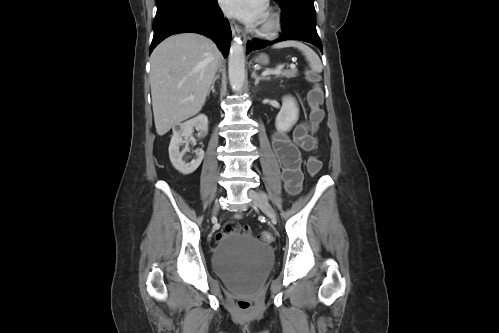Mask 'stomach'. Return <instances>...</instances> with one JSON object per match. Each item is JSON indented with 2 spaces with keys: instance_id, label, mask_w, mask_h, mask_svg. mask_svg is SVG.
I'll use <instances>...</instances> for the list:
<instances>
[{
  "instance_id": "0dacf381",
  "label": "stomach",
  "mask_w": 499,
  "mask_h": 333,
  "mask_svg": "<svg viewBox=\"0 0 499 333\" xmlns=\"http://www.w3.org/2000/svg\"><path fill=\"white\" fill-rule=\"evenodd\" d=\"M255 63L259 65H267L269 63V57L266 54H260L255 58Z\"/></svg>"
}]
</instances>
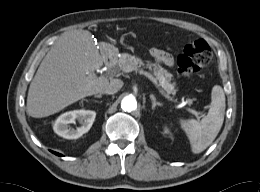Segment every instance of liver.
****************
> **Assigned task**
Only the pictures may be dropped when you copy the data above; everything else stays exact.

> **Answer to the problem**
Mask 'stomach'. Return <instances>...</instances> with one JSON object per match. Each item is JSON indented with 2 spaces with keys: instance_id, label, mask_w, mask_h, mask_svg. mask_svg is SVG.
I'll use <instances>...</instances> for the list:
<instances>
[{
  "instance_id": "0dacf381",
  "label": "stomach",
  "mask_w": 499,
  "mask_h": 333,
  "mask_svg": "<svg viewBox=\"0 0 499 333\" xmlns=\"http://www.w3.org/2000/svg\"><path fill=\"white\" fill-rule=\"evenodd\" d=\"M255 63L259 65H267L269 63V57L266 54H260L255 58Z\"/></svg>"
}]
</instances>
Segment every instance of liver.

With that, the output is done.